§ **Task statement**: The response must reproduce every record in full.
Top of Record extracts
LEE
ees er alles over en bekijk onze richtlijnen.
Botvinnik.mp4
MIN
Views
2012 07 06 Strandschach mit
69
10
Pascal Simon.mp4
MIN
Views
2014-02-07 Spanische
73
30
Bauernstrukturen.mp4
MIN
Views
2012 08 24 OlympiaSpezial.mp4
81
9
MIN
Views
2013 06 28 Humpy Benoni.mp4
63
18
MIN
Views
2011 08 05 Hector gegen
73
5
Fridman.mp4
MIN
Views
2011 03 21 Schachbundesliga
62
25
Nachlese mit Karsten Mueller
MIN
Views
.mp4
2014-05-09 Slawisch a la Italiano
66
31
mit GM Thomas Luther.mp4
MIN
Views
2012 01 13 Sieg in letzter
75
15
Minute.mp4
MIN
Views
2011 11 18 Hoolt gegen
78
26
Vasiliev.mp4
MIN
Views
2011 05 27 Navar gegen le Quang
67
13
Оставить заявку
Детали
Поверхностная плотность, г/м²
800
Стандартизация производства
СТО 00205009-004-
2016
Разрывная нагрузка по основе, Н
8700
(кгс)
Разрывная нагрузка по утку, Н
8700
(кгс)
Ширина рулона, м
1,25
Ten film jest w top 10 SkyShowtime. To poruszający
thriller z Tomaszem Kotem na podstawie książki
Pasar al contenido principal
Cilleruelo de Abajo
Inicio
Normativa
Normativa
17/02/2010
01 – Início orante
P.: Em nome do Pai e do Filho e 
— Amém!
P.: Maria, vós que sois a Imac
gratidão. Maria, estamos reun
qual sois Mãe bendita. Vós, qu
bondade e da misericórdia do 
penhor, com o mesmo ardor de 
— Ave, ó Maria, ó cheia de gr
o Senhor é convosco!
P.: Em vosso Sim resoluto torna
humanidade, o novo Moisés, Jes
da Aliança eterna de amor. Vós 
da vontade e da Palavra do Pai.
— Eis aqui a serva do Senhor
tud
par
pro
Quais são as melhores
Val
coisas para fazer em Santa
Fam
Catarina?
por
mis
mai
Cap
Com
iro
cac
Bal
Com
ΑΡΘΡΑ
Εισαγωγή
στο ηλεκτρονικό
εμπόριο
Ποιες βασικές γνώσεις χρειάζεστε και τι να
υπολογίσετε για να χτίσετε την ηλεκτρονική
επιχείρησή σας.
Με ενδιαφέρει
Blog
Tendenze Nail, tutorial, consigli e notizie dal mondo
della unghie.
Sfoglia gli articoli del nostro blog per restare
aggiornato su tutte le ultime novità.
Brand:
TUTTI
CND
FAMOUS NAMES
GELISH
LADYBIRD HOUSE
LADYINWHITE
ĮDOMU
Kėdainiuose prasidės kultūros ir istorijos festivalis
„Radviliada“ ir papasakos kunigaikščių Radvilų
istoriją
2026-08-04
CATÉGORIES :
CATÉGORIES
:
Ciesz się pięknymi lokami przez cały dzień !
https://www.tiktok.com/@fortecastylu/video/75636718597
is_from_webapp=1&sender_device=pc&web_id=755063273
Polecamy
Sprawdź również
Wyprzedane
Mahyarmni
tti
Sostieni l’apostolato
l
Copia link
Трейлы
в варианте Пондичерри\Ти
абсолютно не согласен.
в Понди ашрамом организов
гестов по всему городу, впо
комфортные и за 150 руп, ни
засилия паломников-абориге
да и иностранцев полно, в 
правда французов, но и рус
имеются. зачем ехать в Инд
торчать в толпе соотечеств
Bottom of Record extracts
§ **Reply to the task**:
LEE
ees er alles over en bekijk onze richtlijnen.
Botvinnik.mp4
MIN
Views
2012 07 06 Strandschach mit
69
10
Pascal Simon.mp4
MIN
Views
2014-02-07 Spanische
73
30
Bauernstrukturen.mp4
MIN
Views
2012 08 24 OlympiaSpezial.mp4
81
9
MIN
Views
2013 06 28 Humpy Benoni.mp4
63
18
MIN
Views
2011 08 05 Hector gegen
73
5
Fridman.mp4
MIN
Views
2011 03 21 Schachbundesliga
62
25
Nachlese mit Karsten Mueller
MIN
Views
.mp4
2014-05-09 Slawisch a la Italiano
66
31
mit GM Thomas Luther.mp4
MIN
Views
2012 01 13 Sieg in letzter
75
15
Minute.mp4
MIN
Views
2011 11 18 Hoolt gegen
78
26
Vasiliev.mp4
MIN
Views
2011 05 27 Navar gegen le Quang
67
13
Оставить заявку
Детали
Поверхностная плотность, г/м²
800
Стандартизация производства
СТО 00205009-004-
2016
Разрывная нагрузка по основе, Н
8700
(кгс)
Разрывная нагрузка по утку, Н
8700
(кгс)
Ширина рулона, м
1,25
Ten film jest w top 10 SkyShowtime. To poruszający
thriller z Tomaszem Kotem na podstawie książki
Pasar al contenido principal
Cilleruelo de Abajo
Inicio
Normativa
Normativa
17/02/2010
01 – Início orante
P.: Em nome do Pai e do Filho e 
— Amém!
P.: Maria, vós que sois a Imac
gratidão. Maria, estamos reun
qual sois Mãe bendita. Vós, qu
bondade e da misericórdia do 
penhor, com o mesmo ardor de 
— Ave, ó Maria, ó cheia de gr
o Senhor é convosco!
P.: Em vosso Sim resoluto torna
humanidade, o novo Moisés, Jes
da Aliança eterna de amor. Vós 
da vontade e da Palavra do Pai.
— Eis aqui a serva do Senhor
tud
par
pro
Quais são as melhores
Val
coisas para fazer em Santa
Fam
Catarina?
por
mis
mai
Cap
Com
iro
cac
Bal
Com
ΑΡΘΡΑ
Εισαγωγή
στο ηλεκτρονικό
εμπόριο
Ποιες βασικές γνώσεις χρειάζεστε και τι να
υπολογίσετε για να χτίσετε την ηλεκτρονική
επιχείρησή σας.
Με ενδιαφέρει
Blog
Tendenze Nail, tutorial, consigli e notizie dal mondo
della unghie.
Sfoglia gli articoli del nostro blog per restare
aggiornato su tutte le ultime novità.
Brand:
TUTTI
CND
FAMOUS NAMES
GELISH
LADYBIRD HOUSE
LADYINWHITE
ĮDOMU
Kėdainiuose prasidės kultūros ir istorijos festivalis
„Radviliada“ ir papasakos kunigaikščių Radvilų
istoriją
2026-08-04
CATÉGORIES :
CATÉGORIES
:
Ciesz się pięknymi lokami przez cały dzień !
https://www.tiktok.com/@fortecastylu/video/75636718597
is_from_webapp=1&sender_device=pc&web_id=755063273
Polecamy
Sprawdź również
Wyprzedane
Mahyarmni
tti
Sostieni l’apostolato
l
Copia link
Трейлы
в варианте Пондичерри\Ти
абсолютно не согласен.
в Понди ашрамом организов
гестов по всему городу, впо
комфортные и за 150 руп, ни
засилия паломников-абориге
да и иностранцев полно, в 
правда французов, но и рус
имеются. зачем ехать в Инд
торчать в толпе соотечеств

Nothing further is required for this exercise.